··· Records for this task

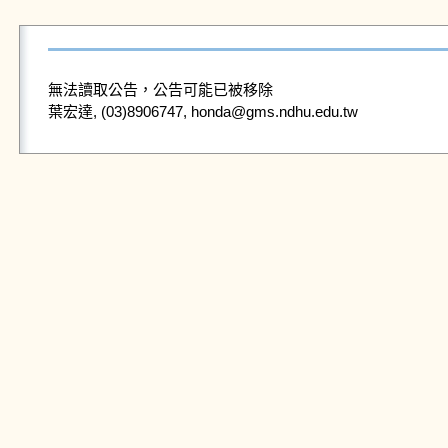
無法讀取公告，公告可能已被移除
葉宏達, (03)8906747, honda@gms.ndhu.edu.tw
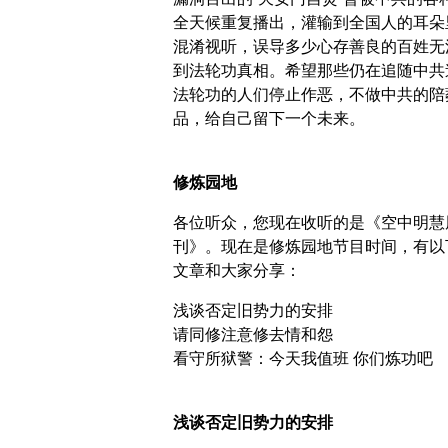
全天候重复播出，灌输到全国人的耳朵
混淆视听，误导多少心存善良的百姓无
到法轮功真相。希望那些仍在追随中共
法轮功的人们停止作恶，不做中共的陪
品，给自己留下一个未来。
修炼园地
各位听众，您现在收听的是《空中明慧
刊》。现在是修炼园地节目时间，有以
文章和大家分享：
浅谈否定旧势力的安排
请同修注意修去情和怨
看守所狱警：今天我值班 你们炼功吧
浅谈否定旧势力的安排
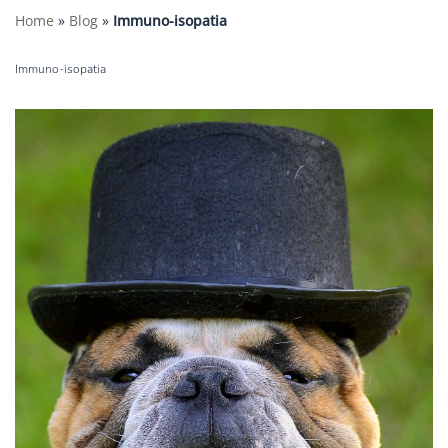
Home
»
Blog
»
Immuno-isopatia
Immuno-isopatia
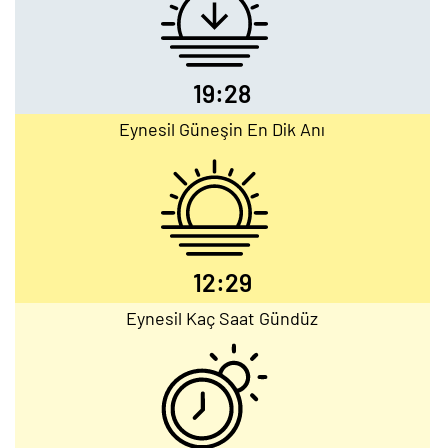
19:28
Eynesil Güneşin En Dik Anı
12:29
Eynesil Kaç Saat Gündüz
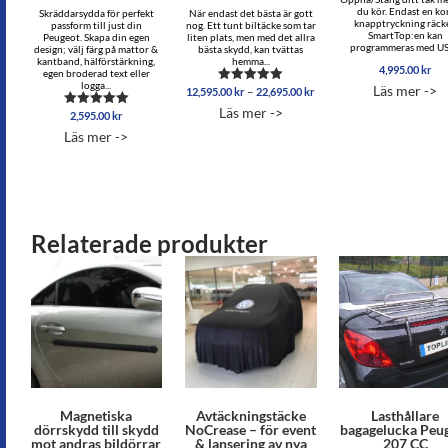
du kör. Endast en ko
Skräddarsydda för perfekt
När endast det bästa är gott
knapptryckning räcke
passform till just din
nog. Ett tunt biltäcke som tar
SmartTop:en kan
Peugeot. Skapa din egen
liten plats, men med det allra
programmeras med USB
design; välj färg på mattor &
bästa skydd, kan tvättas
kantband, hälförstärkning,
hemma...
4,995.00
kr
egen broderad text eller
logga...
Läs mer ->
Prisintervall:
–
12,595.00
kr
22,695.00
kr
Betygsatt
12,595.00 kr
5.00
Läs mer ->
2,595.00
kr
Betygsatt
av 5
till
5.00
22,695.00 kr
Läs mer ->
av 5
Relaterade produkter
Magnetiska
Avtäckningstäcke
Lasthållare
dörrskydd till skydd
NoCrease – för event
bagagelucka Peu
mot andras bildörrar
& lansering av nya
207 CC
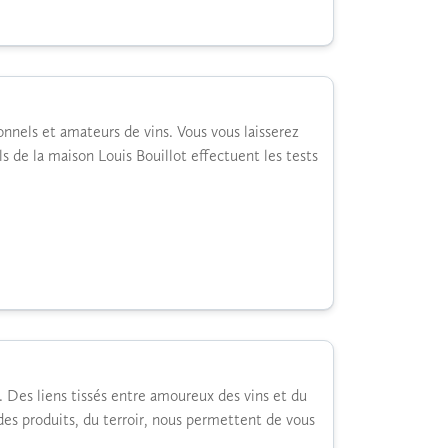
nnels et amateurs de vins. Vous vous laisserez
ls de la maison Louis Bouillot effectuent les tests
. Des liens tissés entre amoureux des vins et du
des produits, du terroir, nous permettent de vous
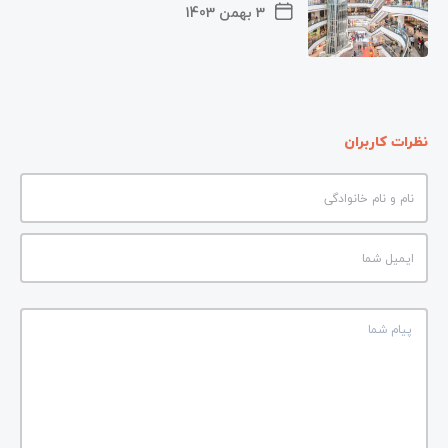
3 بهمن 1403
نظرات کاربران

······
··· Records for this task

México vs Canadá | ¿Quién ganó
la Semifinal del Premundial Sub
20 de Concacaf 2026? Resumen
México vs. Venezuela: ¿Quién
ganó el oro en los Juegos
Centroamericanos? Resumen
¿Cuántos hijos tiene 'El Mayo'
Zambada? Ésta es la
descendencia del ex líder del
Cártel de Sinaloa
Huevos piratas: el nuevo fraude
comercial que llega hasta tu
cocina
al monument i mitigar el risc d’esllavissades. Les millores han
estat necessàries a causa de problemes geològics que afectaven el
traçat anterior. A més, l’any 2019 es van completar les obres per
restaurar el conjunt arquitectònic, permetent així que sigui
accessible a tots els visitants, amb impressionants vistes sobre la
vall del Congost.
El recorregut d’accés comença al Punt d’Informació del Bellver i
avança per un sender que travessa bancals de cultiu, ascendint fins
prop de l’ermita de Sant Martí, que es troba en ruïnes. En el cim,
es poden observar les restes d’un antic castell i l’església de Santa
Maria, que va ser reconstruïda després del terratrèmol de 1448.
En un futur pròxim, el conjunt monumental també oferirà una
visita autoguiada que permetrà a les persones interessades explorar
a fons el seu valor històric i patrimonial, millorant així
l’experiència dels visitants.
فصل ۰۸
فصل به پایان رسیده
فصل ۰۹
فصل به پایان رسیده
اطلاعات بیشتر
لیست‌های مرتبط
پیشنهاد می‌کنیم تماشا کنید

······
··· Records for this task

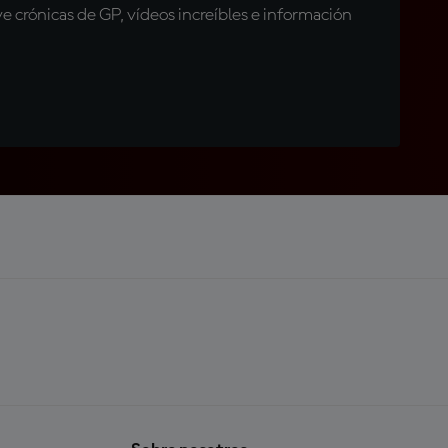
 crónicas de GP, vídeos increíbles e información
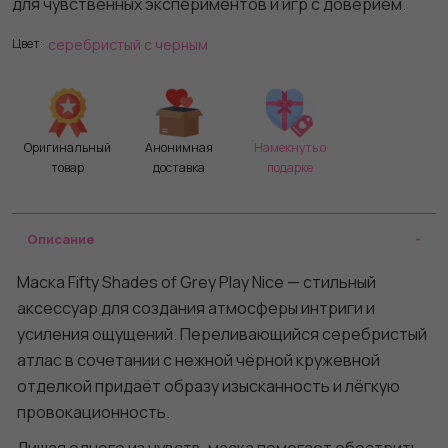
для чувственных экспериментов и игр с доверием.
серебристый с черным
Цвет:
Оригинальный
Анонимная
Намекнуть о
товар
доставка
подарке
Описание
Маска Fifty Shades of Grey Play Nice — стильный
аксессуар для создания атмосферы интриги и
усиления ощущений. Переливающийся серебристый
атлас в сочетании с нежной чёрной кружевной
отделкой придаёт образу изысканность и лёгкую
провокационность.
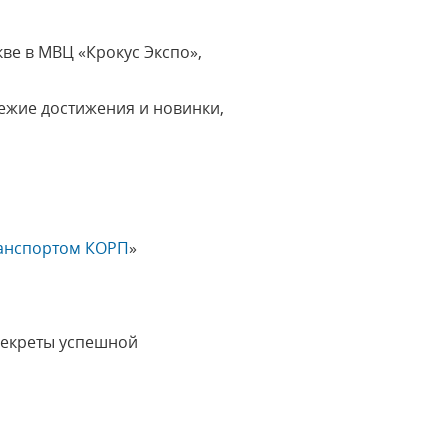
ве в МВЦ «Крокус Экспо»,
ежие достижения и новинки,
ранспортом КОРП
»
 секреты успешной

······

* Brief:
From the data above, reproduce word for word the lines running from the line with "ежие достижения и" to the line with "секреты успешной", ends included.

* Exercise response:
ежие достижения и новинки,
ранспортом КОРП
»
 секреты успешной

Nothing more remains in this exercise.